Going down the listing below, print exactly each line from the one with "You are a GUI" up to and including the one with "Task: Click on the 重庆led显示屏", and skip the rest.

==================================================

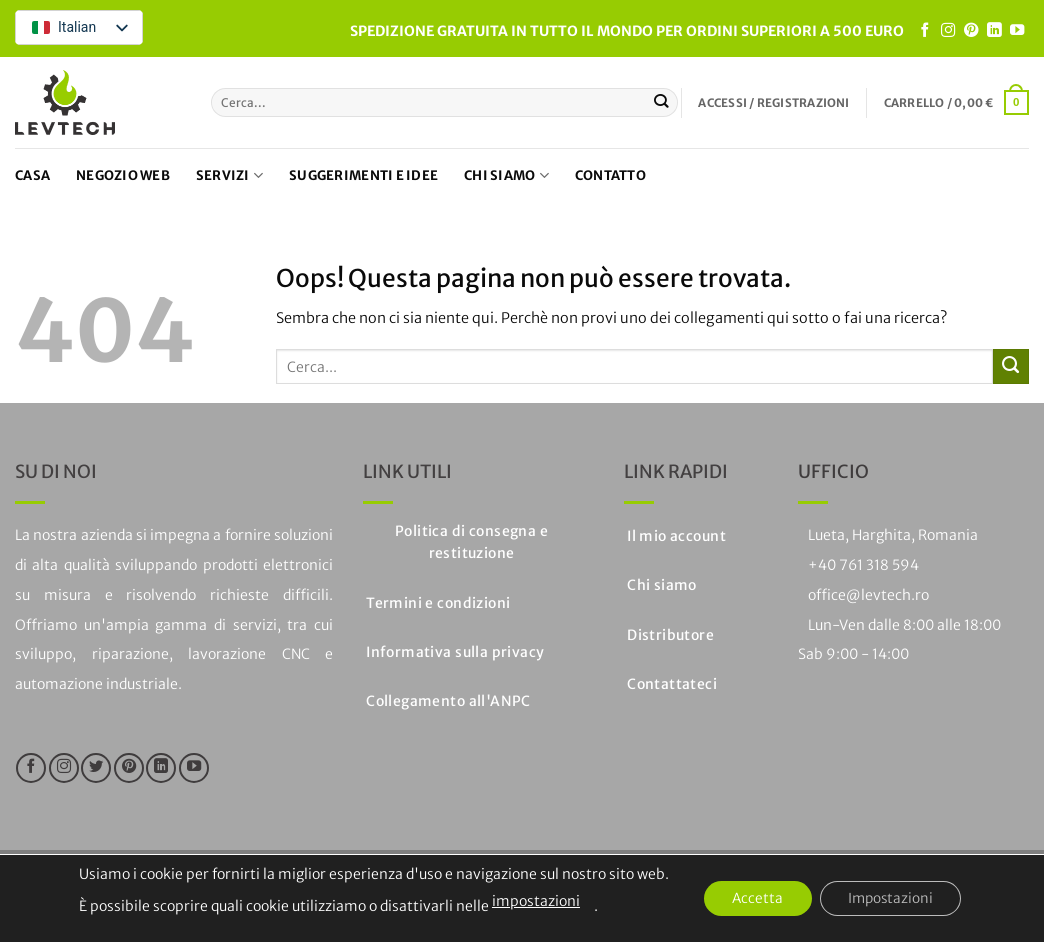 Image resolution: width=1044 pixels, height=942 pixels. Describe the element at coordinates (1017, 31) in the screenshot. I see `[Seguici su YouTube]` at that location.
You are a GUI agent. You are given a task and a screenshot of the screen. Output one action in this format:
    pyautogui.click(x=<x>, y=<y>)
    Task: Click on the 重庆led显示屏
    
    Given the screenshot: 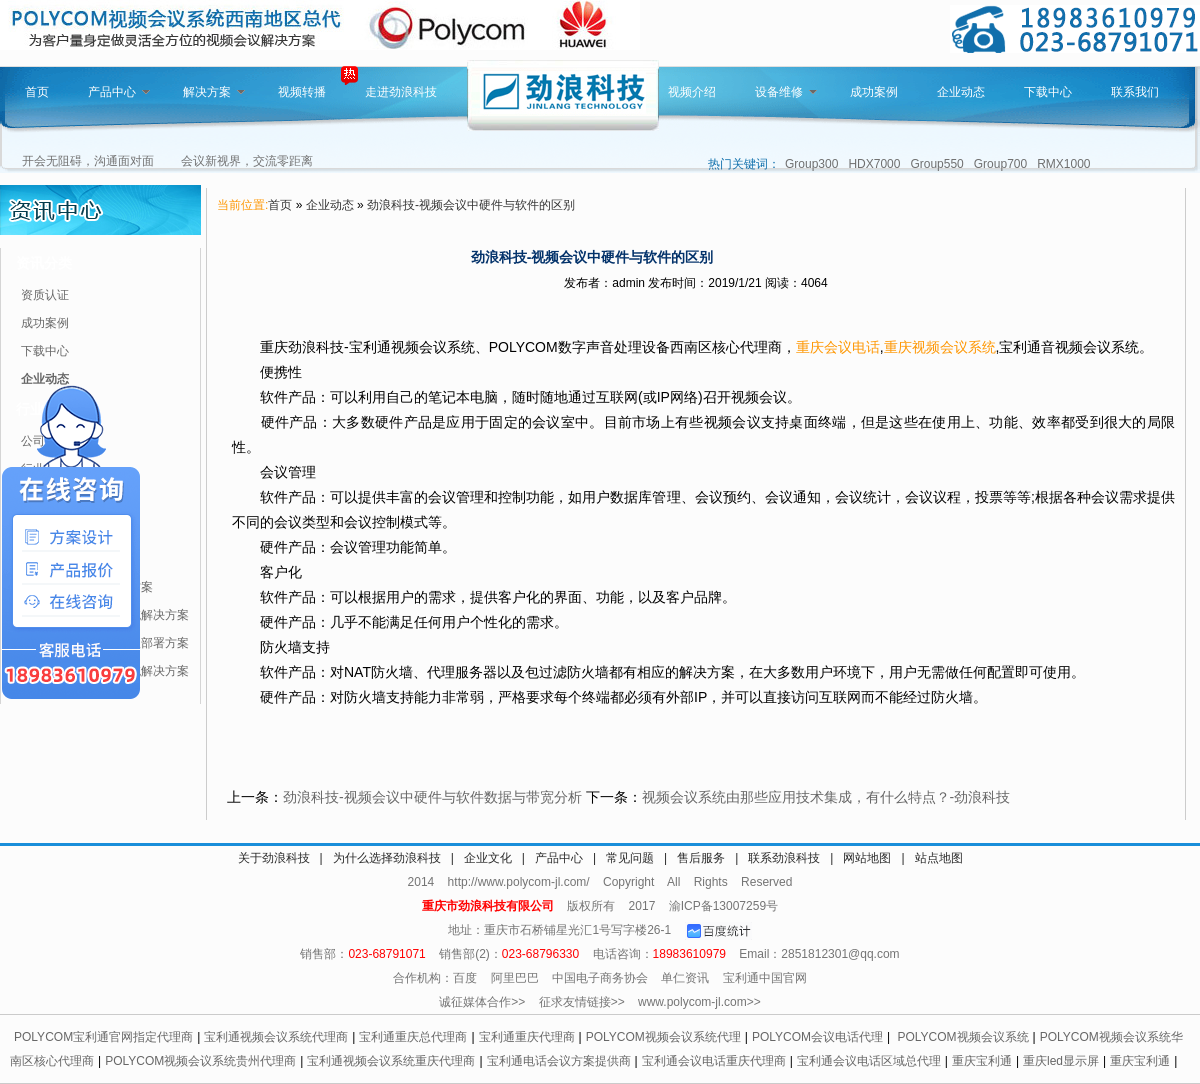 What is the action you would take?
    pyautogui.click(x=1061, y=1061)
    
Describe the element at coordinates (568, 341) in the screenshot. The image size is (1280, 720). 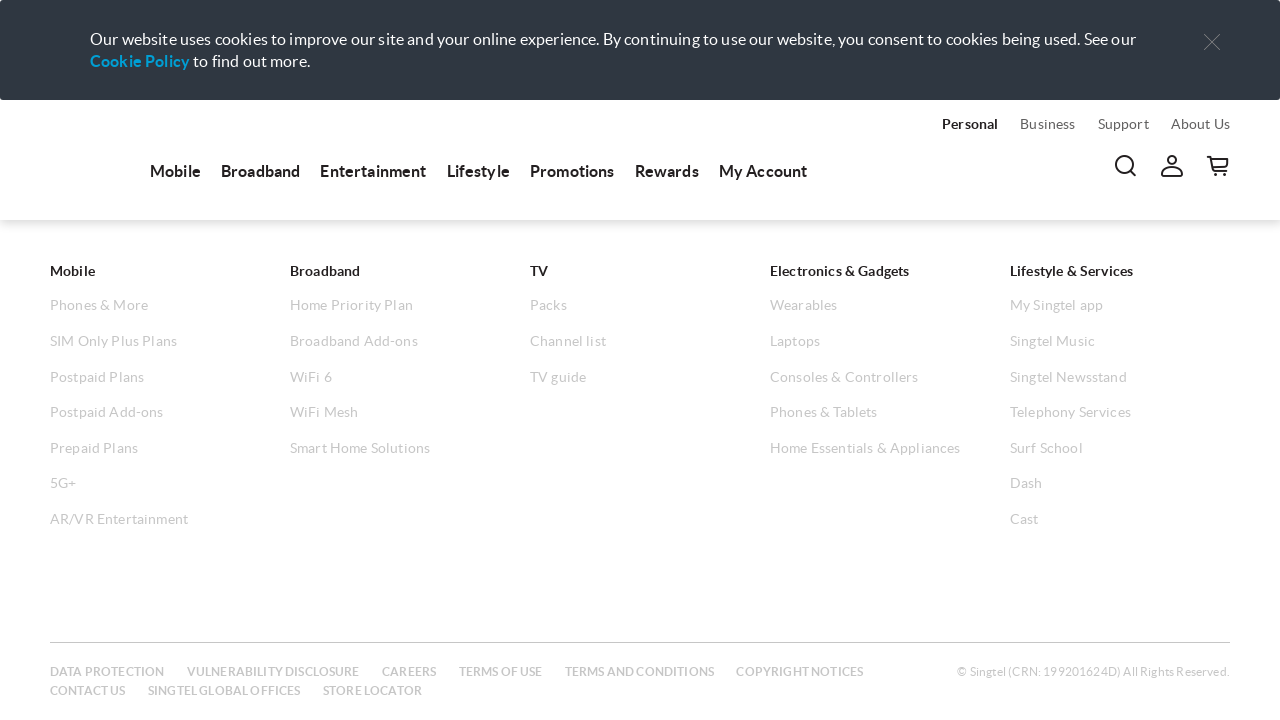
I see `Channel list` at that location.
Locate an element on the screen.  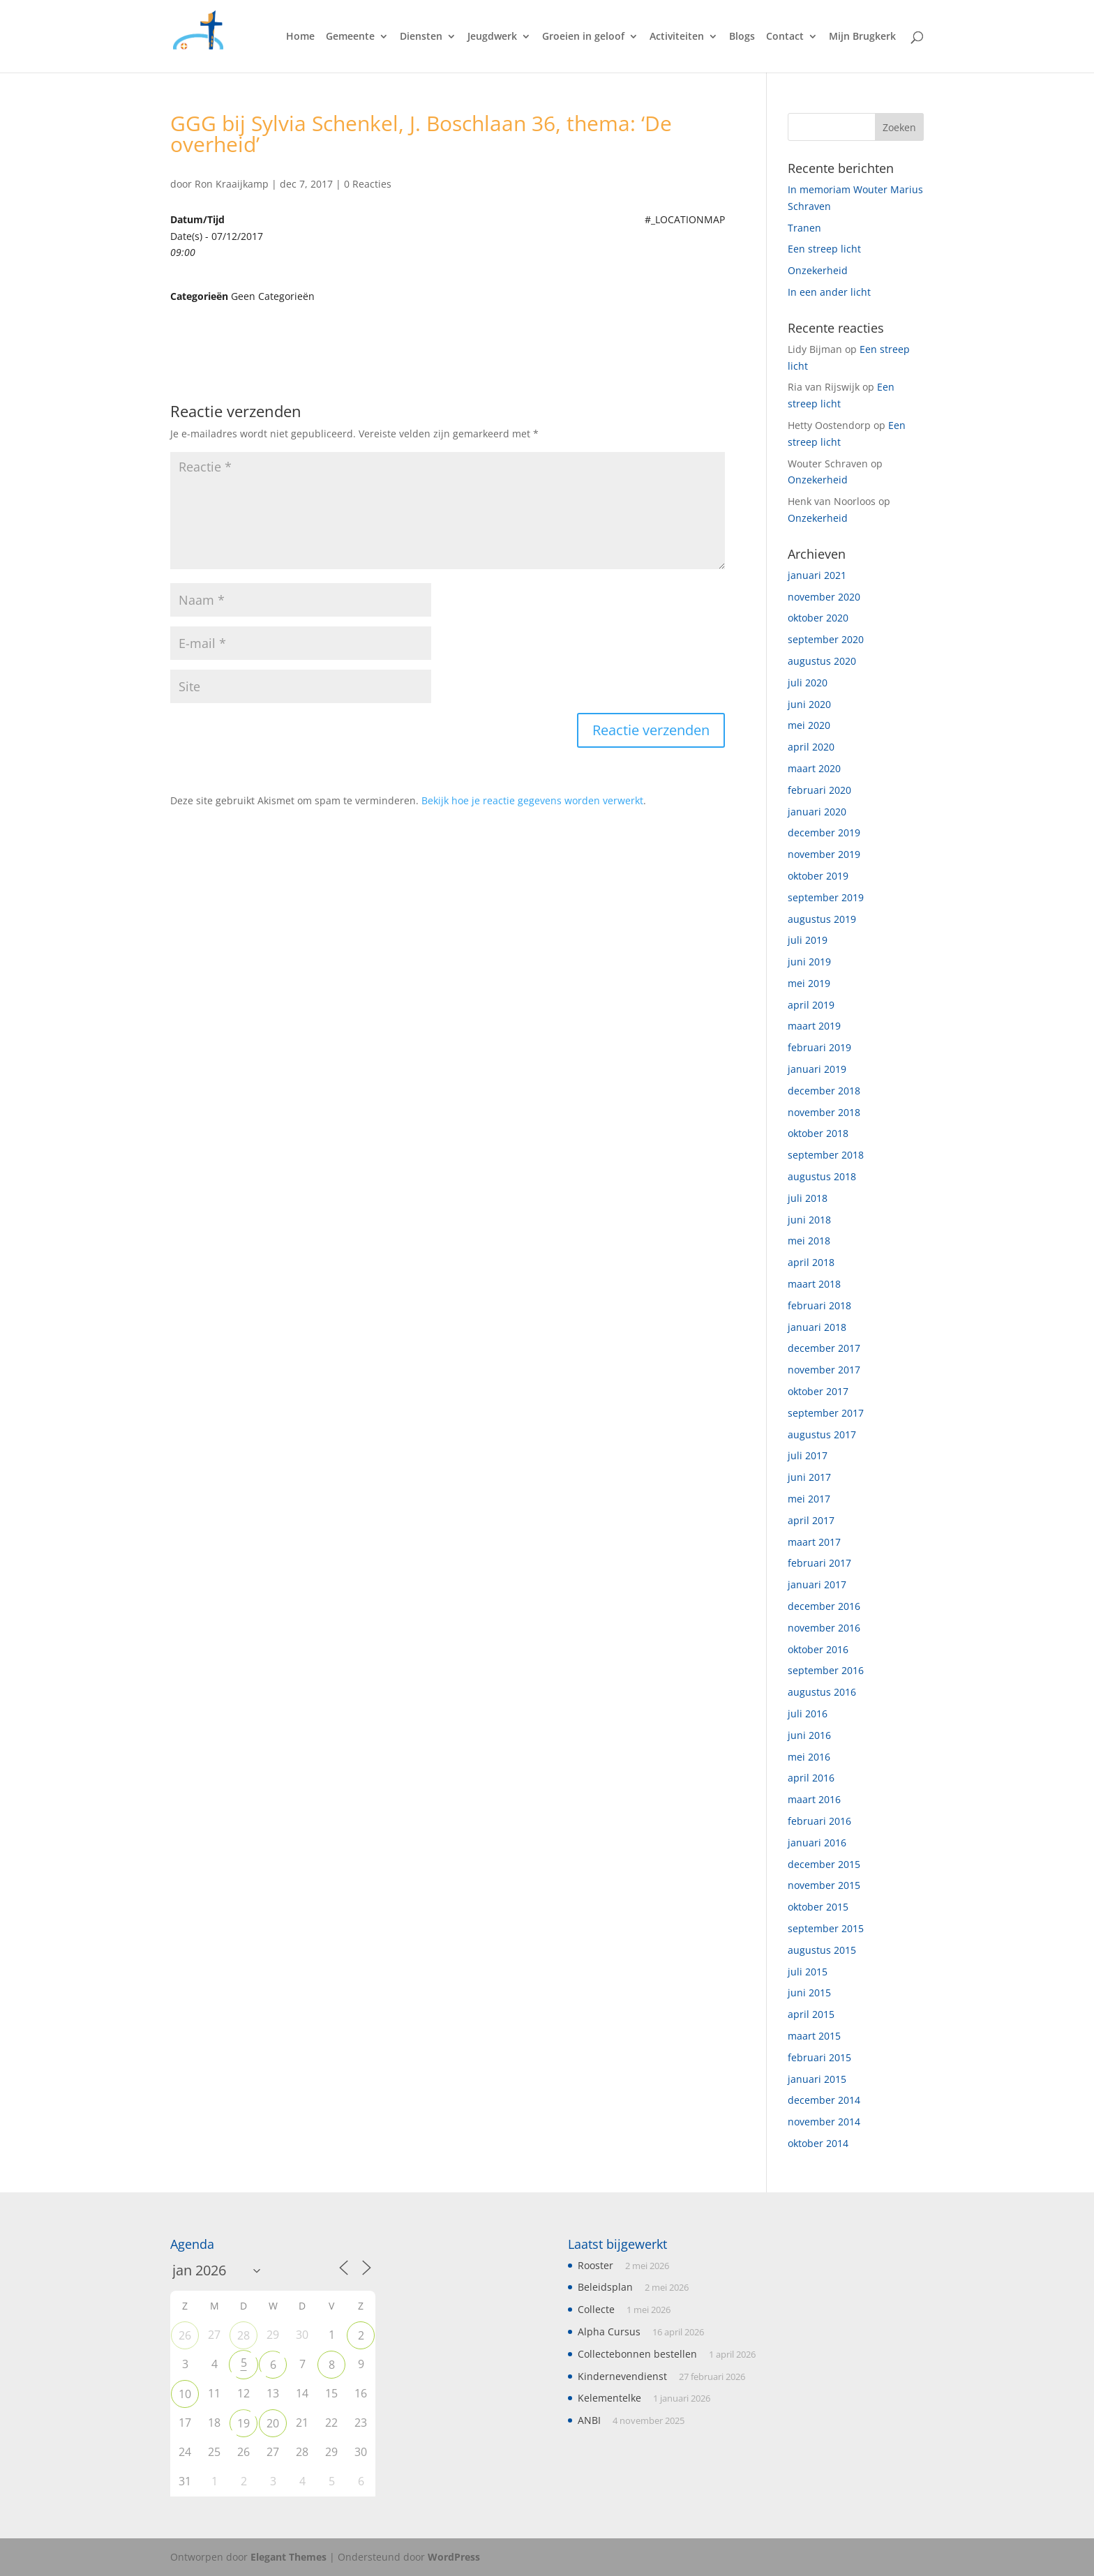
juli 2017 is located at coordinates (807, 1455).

==================================================

# Exercise solution
You are a GUI agent. You are given a task and a screenshot of the screen. Output one action in this format:
    pyautogui.click(x=<x>, y=<y>)
    Task: Click on the 重庆led显示屏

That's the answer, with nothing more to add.